法華狼の日記

他名義は“ほっけ”等。主な話題は、アニメやネットや歴史認識の感想。ときどき著名人は敬称略。

『幻想即興曲 - 響季姉妹探偵 ショパン篇』西澤保彦著

数十年前の貸本屋で、ある男の腹に包丁が刺された。その直後、黒衣の女と、男の妻に横恋慕していた若者が目撃される。
すぐに犯人として捕まったのは男の妻。しかし同時刻に別の場所で、妻がピアノの前に座っている後姿を、少女と少年が目撃していた。
その少女はやがて小説家を目指し、事件を題材とした原稿を書き上げかけたのだが……


この著者らしく、音楽と同性愛を耽美に描きつつ、身勝手で利己的な悪意があばかれていく。しかし遠い過去の事件であることと、姉妹探偵の性格のおかげで、他の作品に比べるととげとげしさは少ない。
物語の大半は作中作で、それを前後からはさむように、原稿をあずけられた姉妹の推理が展開される。だから地の文は必ずしも信用してはならない。

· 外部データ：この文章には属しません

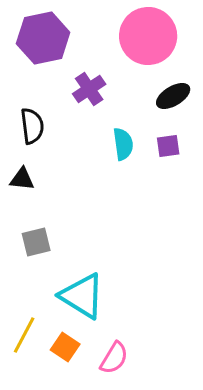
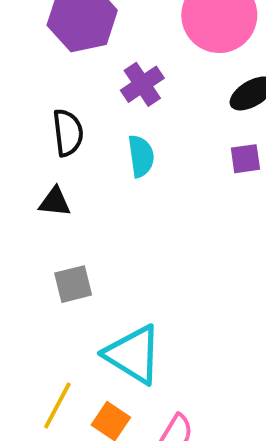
cyan semicircle: (123, 144) -> (141, 156), moved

ミステリ部分はシンプルな真相で、事件だけとりだせば短編で完結させられそう。トリックは古典的なものが語られるだけで、人間の動きや思惑のからみあいで謎が生まれて解明される。
誰が刺したのかという真相については、示唆しつづけながら物語の主軸から絶妙に外しつづた技巧が良い。とある人物の序盤の行動には大きな違和感があったが、その後につづく物語の流れで完全にめくらましさせられてしまった。
思惑を隠した人物が複数いるが、その思惑の物語における位置づけを隠しているので、真相を把握するためには事件以外の細かな謎も解かなければならない。逆に、事件と関係ないパートでも謎が生まれては解明されていくので、物語の先行きに興味をもちつづけることができた。

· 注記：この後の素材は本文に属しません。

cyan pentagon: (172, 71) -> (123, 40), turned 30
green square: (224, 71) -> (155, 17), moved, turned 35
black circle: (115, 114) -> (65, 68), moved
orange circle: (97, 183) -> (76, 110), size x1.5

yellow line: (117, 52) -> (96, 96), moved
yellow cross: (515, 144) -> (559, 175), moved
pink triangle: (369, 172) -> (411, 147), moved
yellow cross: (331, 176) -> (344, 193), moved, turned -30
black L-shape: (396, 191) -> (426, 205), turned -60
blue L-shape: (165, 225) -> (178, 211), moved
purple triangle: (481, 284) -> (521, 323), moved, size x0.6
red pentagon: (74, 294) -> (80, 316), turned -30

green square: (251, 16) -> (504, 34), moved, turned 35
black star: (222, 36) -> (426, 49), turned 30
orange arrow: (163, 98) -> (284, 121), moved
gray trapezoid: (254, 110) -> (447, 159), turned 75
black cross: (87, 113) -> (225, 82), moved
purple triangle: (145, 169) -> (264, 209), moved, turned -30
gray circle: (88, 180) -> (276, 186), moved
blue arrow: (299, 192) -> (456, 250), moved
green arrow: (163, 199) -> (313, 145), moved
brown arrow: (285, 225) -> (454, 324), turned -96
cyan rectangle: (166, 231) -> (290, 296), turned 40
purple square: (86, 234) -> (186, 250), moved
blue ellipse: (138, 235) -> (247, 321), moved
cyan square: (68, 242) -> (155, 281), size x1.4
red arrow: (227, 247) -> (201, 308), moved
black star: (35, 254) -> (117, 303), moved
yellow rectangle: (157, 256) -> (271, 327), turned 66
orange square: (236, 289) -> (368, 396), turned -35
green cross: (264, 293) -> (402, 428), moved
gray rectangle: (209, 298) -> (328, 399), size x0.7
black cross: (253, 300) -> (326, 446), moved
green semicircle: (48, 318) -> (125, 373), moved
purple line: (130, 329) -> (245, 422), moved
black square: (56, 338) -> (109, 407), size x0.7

ごく個人的な印象として、2012年に書き下ろされた作品のはずなのに、奇妙な既視感がつきまとって離れなかった。ちゃんと真相では驚けたし未読だとは思うが、事件の状況や他のディテールにどこかで読んだかのような印象があった。
ただ、この著者らしく記憶の錯誤もとりいれられた作品であり、貸本屋で起きた殺人事件という設定には郷愁も感じさせるし、作品と読者が二重写しになったかのような感覚と思っておけばいいのかな。